What you have to do =
Sort through the data and copy the lines holding the word "препарати".

Dataset records =
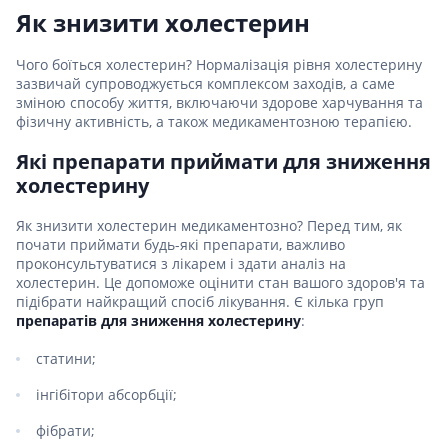
Як знизити холестерин
Чого боїться холестерин? Нормалізація рівня холестерину
зазвичай супроводжується комплексом заходів, а саме
зміною способу життя, включаючи здорове харчування та
фізичну активність, а також медикаментозною терапією.
Які препарати приймати для зниження
холестерину
Як знизити холестерин медикаментозно? Перед тим, як
почати приймати будь-які препарати, важливо
проконсультуватися з лікарем і здати аналіз на
холестерин. Це допоможе оцінити стан вашого здоров'я та
підібрати найкращий спосіб лікування. Є кілька груп
препаратів для зниження холестерину
:
статини;
інгібітори абсорбції;
фібрати;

Written answer =
Які препарати приймати для зниження
почати приймати будь-які препарати, важливо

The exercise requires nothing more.